### [PROBLEM STATEMENT]
When you reach the listing, restate it word for word, leaving nothing out.

### [RECORDS FOR THE TASK]
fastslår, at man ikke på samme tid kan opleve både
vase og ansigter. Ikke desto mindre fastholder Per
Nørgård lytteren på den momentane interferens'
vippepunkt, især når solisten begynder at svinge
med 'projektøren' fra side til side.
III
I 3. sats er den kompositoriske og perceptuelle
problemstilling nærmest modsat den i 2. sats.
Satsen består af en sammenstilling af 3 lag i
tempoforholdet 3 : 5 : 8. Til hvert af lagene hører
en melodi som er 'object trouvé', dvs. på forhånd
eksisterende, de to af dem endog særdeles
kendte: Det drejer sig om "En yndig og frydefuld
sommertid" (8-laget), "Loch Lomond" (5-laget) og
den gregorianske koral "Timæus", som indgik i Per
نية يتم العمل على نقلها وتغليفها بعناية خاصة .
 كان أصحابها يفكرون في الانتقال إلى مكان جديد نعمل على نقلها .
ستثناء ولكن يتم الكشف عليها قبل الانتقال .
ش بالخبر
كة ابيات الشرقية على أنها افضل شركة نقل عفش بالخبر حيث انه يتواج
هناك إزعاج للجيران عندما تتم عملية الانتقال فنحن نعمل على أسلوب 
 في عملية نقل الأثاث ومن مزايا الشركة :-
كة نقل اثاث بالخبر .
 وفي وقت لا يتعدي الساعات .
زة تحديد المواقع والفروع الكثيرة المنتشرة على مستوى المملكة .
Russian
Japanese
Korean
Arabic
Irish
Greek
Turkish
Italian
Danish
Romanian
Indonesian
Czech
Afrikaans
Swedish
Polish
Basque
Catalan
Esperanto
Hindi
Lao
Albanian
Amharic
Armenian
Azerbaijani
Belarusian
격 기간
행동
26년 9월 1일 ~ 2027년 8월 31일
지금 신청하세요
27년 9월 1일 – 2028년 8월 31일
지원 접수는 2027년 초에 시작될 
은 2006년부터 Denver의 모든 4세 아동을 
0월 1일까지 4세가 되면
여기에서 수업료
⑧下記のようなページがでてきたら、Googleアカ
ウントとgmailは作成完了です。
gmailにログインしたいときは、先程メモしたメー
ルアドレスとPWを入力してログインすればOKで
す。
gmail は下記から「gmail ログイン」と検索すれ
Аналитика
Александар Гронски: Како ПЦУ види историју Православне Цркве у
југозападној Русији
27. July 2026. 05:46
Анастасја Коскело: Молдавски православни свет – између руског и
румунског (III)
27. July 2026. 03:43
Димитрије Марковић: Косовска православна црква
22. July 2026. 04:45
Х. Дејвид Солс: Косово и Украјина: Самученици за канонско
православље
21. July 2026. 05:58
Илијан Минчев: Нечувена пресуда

### [RESPONSE]
fastslår, at man ikke på samme tid kan opleve både
vase og ansigter. Ikke desto mindre fastholder Per
Nørgård lytteren på den momentane interferens'
vippepunkt, især når solisten begynder at svinge
med 'projektøren' fra side til side.
III
I 3. sats er den kompositoriske og perceptuelle
problemstilling nærmest modsat den i 2. sats.
Satsen består af en sammenstilling af 3 lag i
tempoforholdet 3 : 5 : 8. Til hvert af lagene hører
en melodi som er 'object trouvé', dvs. på forhånd
eksisterende, de to af dem endog særdeles
kendte: Det drejer sig om "En yndig og frydefuld
sommertid" (8-laget), "Loch Lomond" (5-laget) og
den gregorianske koral "Timæus", som indgik i Per
نية يتم العمل على نقلها وتغليفها بعناية خاصة .
 كان أصحابها يفكرون في الانتقال إلى مكان جديد نعمل على نقلها .
ستثناء ولكن يتم الكشف عليها قبل الانتقال .
ش بالخبر
كة ابيات الشرقية على أنها افضل شركة نقل عفش بالخبر حيث انه يتواج
هناك إزعاج للجيران عندما تتم عملية الانتقال فنحن نعمل على أسلوب 
 في عملية نقل الأثاث ومن مزايا الشركة :-
كة نقل اثاث بالخبر .
 وفي وقت لا يتعدي الساعات .
زة تحديد المواقع والفروع الكثيرة المنتشرة على مستوى المملكة .
Russian
Japanese
Korean
Arabic
Irish
Greek
Turkish
Italian
Danish
Romanian
Indonesian
Czech
Afrikaans
Swedish
Polish
Basque
Catalan
Esperanto
Hindi
Lao
Albanian
Amharic
Armenian
Azerbaijani
Belarusian
격 기간
행동
26년 9월 1일 ~ 2027년 8월 31일
지금 신청하세요
27년 9월 1일 – 2028년 8월 31일
지원 접수는 2027년 초에 시작될 
은 2006년부터 Denver의 모든 4세 아동을 
0월 1일까지 4세가 되면
여기에서 수업료
⑧下記のようなページがでてきたら、Googleアカ
ウントとgmailは作成完了です。
gmailにログインしたいときは、先程メモしたメー
ルアドレスとPWを入力してログインすればOKで
す。
gmail は下記から「gmail ログイン」と検索すれ
Аналитика
Александар Гронски: Како ПЦУ види историју Православне Цркве у
југозападној Русији
27. July 2026. 05:46
Анастасја Коскело: Молдавски православни свет – између руског и
румунског (III)
27. July 2026. 03:43
Димитрије Марковић: Косовска православна црква
22. July 2026. 04:45
Х. Дејвид Солс: Косово и Украјина: Самученици за канонско
православље
21. July 2026. 05:58
Илијан Минчев: Нечувена пресуда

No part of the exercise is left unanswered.